Footage from Reuters, Al Jazeera, AP, and local Lebanese reporters shows numerous injured civilians with bandaged hands and faces, including people hurt inside homes, markets, farms, and workplaces, as well as children with hand and facial burns.
Now I would pose the question to you, why is your (likely novice) understanding of explosives and the footage you seen enough to overwrite the opinions of the hospitals and government of Lebanon?

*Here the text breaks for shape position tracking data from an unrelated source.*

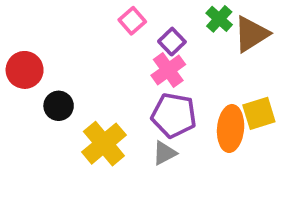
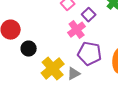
pink cross: (168, 70) -> (77, 30), moved
gray triangle: (164, 153) -> (74, 74), moved

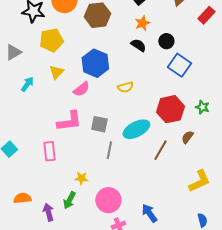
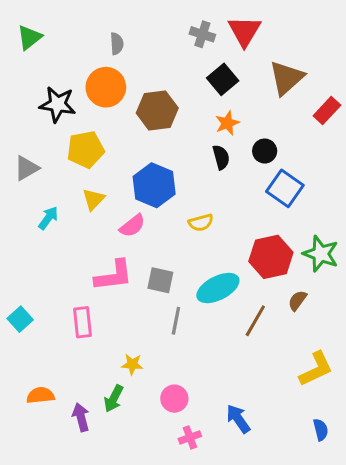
black semicircle: (138, 45) -> (221, 157), turned 42
green star: (202, 107) -> (321, 254), size x1.6
pink circle: (108, 200) -> (174, 399), size x0.7

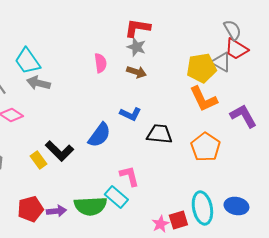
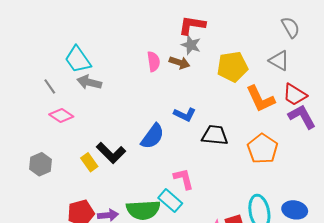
red trapezoid: (236, 49) -> (295, 95), moved
yellow pentagon: (201, 68) -> (232, 67), moved
brown arrow: (136, 72) -> (180, 63), moved

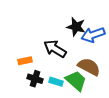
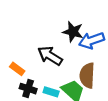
orange rectangle: (25, 61) -> (17, 69), turned 48
brown semicircle: (89, 67) -> (87, 75), turned -115

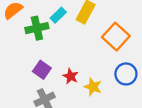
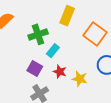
cyan rectangle: (58, 15) -> (53, 51), moved
green cross: (37, 28) -> (38, 34), moved

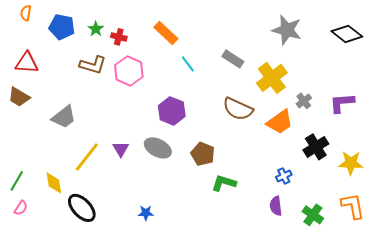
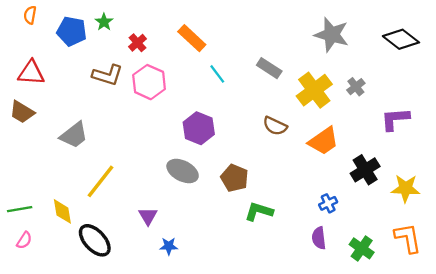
green star: (96, 29) -> (104, 22), moved
red cross: (119, 37) -> (137, 43), turned 35
gray cross: (304, 101) -> (356, 87), moved
brown semicircle: (238, 109) -> (275, 126), size x0.7
purple triangle: (121, 149) -> (148, 216), moved
green line: (17, 181) -> (20, 209), turned 50

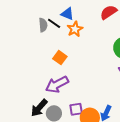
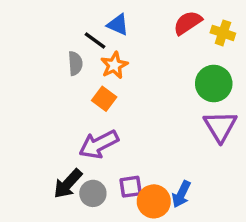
gray semicircle: (43, 25) -> (75, 63), moved
orange star: (75, 29) -> (114, 65), moved

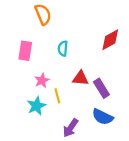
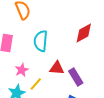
cyan semicircle: (63, 49) -> (41, 41), size x1.5
yellow line: (57, 96) -> (36, 84), turned 56

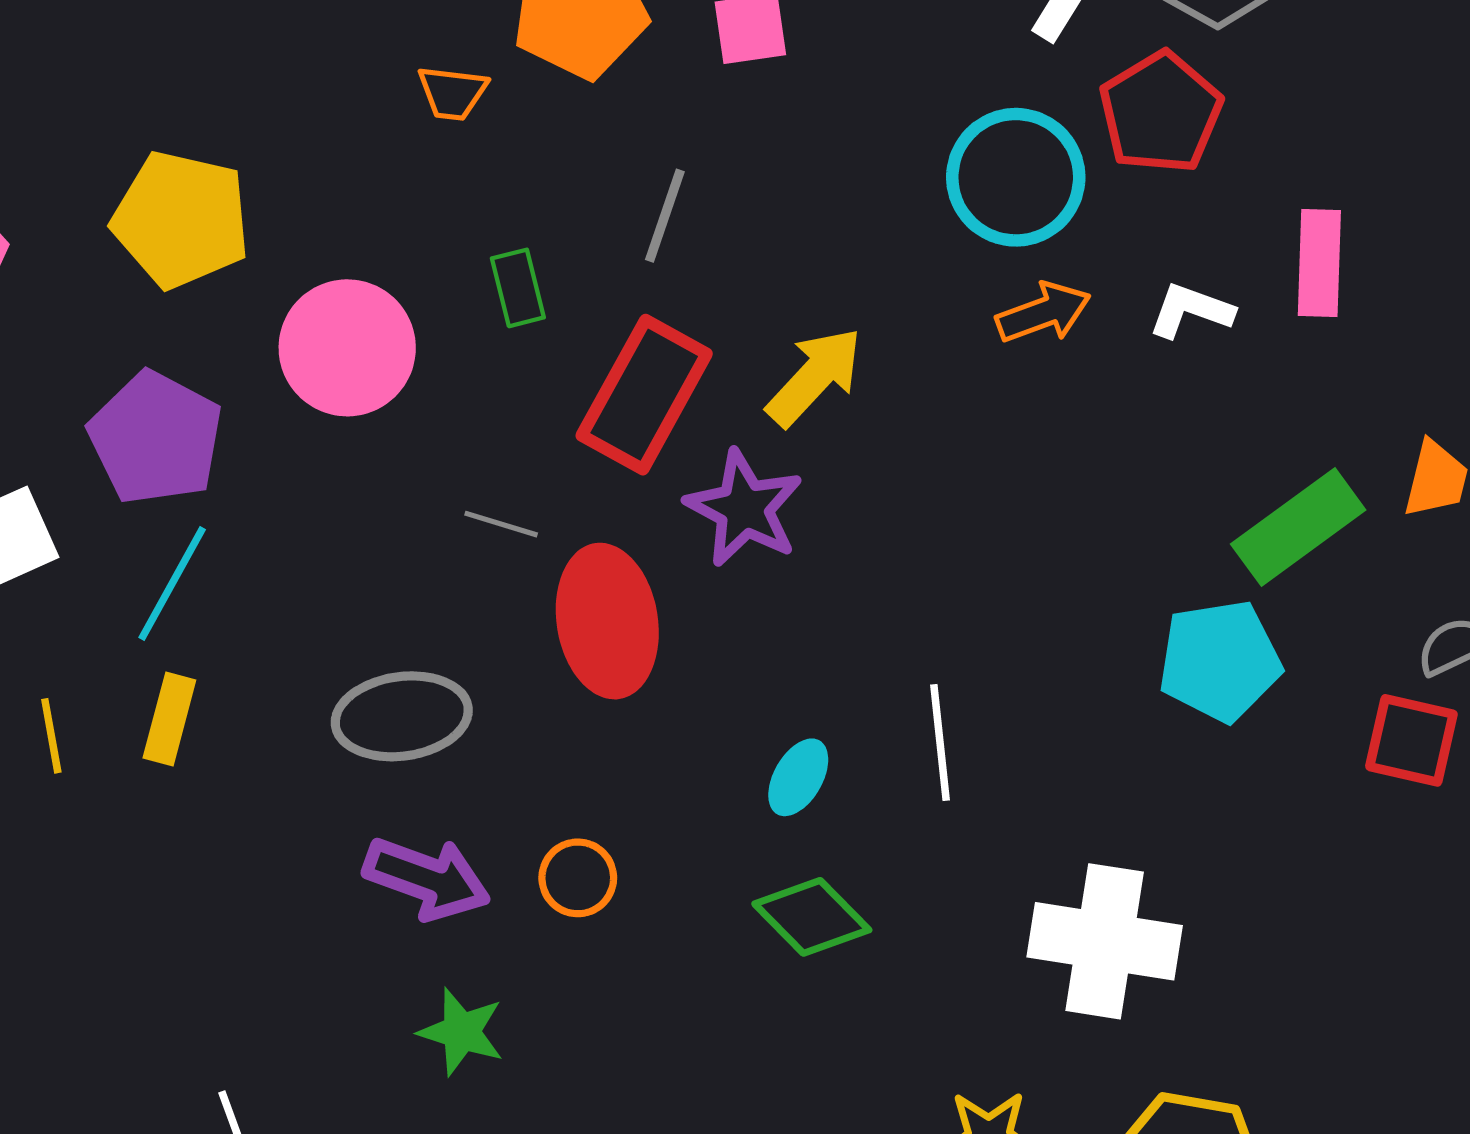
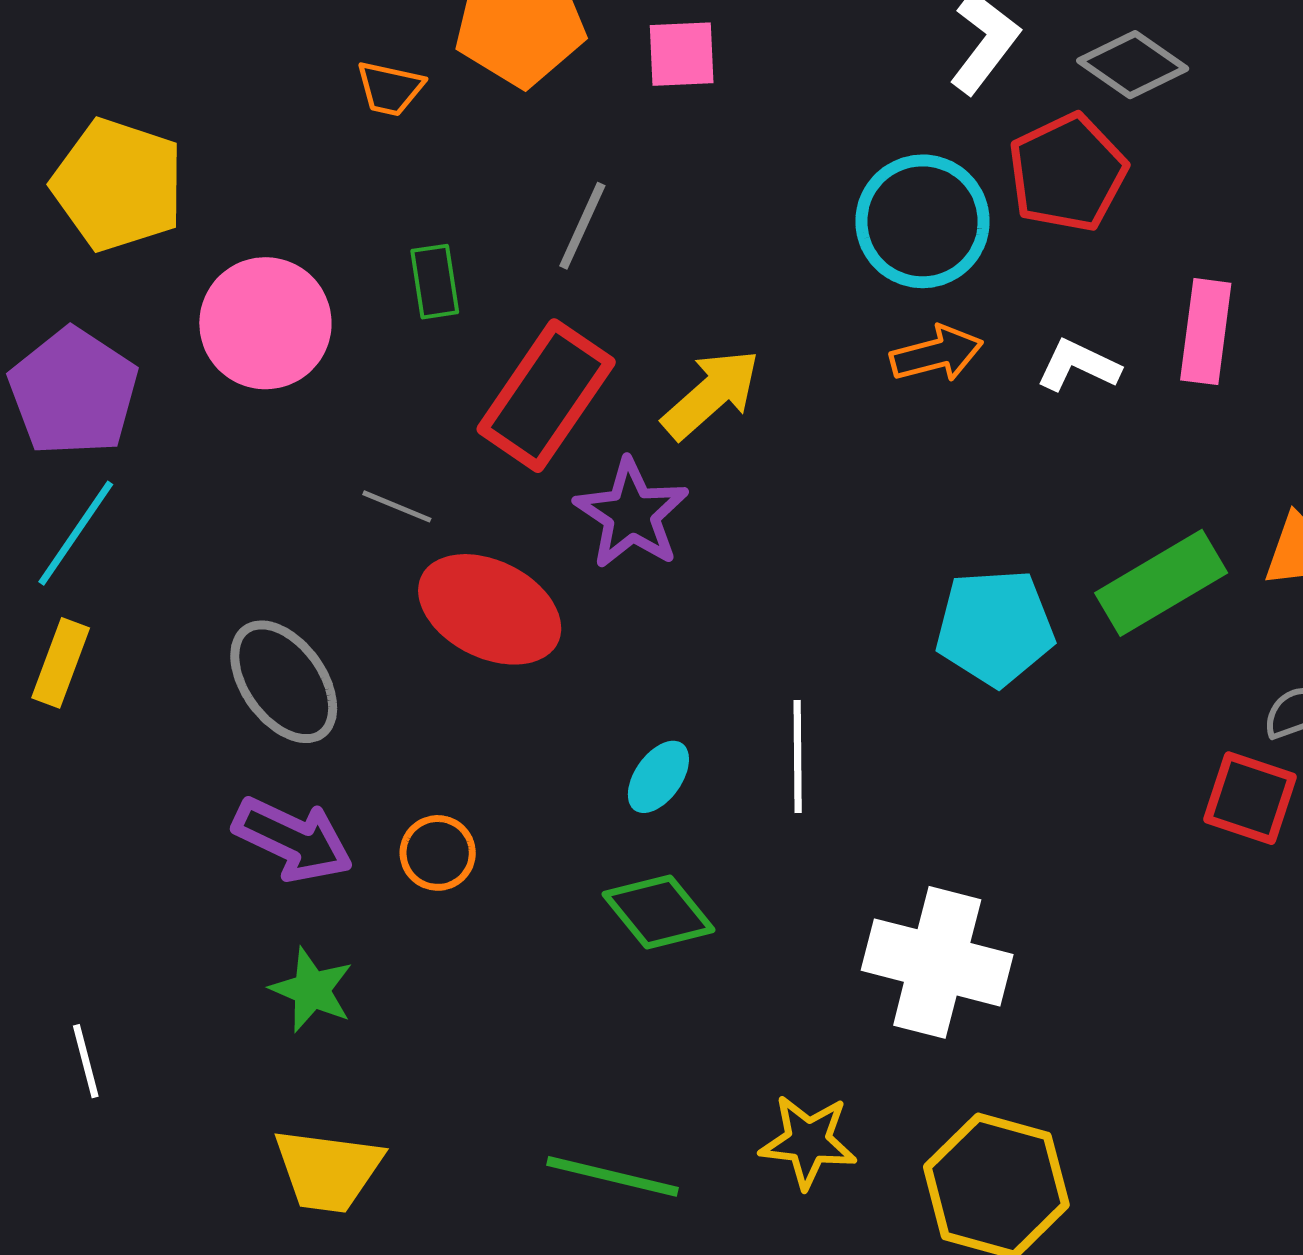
red ellipse: (607, 621) -> (490, 609), turned -60
cyan pentagon: (1220, 661) -> (995, 627), moved
gray ellipse: (402, 716) -> (284, 682), turned 57

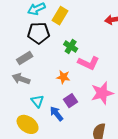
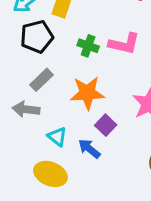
gray rectangle: (25, 58) -> (41, 80), moved
pink L-shape: (88, 63) -> (124, 44), moved
orange star: (63, 77) -> (87, 93), size x1.6

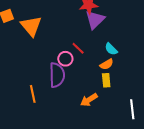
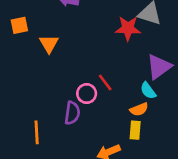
purple triangle: (95, 20) -> (159, 67), moved
orange triangle: (31, 26) -> (49, 44), size x0.7
purple semicircle: (57, 75) -> (72, 113), size x0.7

Premise 1: I accept that they could have been on coffee tables! The problem isn't that I'm sure every pager was in a combatant pocket; it's that they were microcharges (we have videographic evidence!), and unless most of the pagers were for whatever reason not on hand to a combatant but rather for some reason close to a civilian, the Lebanese civilian/combatant casualty figures can't be made to make sense.
Premise 2 just repeats Premise 1, from what I can tell.
The footage argument doesn't rebut any claim I made. You're treating this as if it's an argument that the pager strike was clean, or even morally justifiable; I have made neither claim.